Coming at this stage in the process, with no great fanfare, this does not seem in form or content a “presidential plan” as that phrase has evolved in the modern presidency. In thinking of what this looks like, the president’s plan (fully specified here) looks like a “Dear Conferee” letter sent by the executive branch to the legislative branch at the very end of the legislative process offering the executive’s suggestions about how the differences between the House and Senate could be bridged. It does not suggest starting over.
This plan is a set of suggestions for how the differing (partisan) approaches of the House and Senate might be resolved. If the suggestions could be summarized, it would be, split the difference.
There is one striking area where the president’s plan (or “president’s key improvements,” as the White House website puts it) does not suggest how the House and Senate should resolve their differences. Abortion. It appears the president has no suggestions for how those differences could be resolved.
Bipartisanship shows up in only one area: fighting fraud and abuse in government health-care programs. The president’s plan calls for going beyond what is in the bills passed by the House or Senate. The president backs one provision from the House Republican Study Committee bill. Several new provisions from a bill introduced by Rep. Mark Kirk, now the Republican nominee for the Senate seat once held by President Obama, also get an endorsement.

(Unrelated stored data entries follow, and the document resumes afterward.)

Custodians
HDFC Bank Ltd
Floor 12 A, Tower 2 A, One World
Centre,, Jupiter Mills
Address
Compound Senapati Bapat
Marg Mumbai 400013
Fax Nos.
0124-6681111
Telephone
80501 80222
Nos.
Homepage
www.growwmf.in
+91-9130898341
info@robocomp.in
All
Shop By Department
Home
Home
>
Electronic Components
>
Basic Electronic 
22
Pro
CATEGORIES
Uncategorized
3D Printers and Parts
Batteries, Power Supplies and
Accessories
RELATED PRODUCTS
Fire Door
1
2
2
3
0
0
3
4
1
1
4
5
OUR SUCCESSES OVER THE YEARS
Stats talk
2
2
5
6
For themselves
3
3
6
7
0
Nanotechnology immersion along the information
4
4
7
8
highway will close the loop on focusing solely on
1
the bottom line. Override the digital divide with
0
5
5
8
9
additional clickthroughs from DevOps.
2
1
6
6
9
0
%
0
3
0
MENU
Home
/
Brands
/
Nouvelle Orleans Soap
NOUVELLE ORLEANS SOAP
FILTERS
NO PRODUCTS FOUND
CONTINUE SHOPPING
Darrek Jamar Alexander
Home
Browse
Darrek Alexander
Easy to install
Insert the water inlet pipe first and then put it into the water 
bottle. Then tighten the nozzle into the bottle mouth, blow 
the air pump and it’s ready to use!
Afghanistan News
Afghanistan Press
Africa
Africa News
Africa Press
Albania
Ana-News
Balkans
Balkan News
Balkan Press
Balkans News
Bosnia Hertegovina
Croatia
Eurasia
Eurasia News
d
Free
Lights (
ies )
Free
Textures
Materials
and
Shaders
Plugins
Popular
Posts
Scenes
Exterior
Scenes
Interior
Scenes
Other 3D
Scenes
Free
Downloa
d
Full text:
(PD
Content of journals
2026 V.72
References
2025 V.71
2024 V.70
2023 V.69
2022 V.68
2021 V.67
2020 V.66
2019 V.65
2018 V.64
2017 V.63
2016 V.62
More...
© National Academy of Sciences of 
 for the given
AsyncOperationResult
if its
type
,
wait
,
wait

Coming together to fight fraud and abuse appears to be most that the president’s plan sees as grounds for bipartisan co-operation for health-care reform. This shows that there is at least one area where both parties can agree. It also shows that the areas of agreement are precious few. And now it is up to the majority party to decide whether they will pursue a partisan or bipartisan approach.
– Hanns Kuttner is a visiting fellow at Hudson Institute.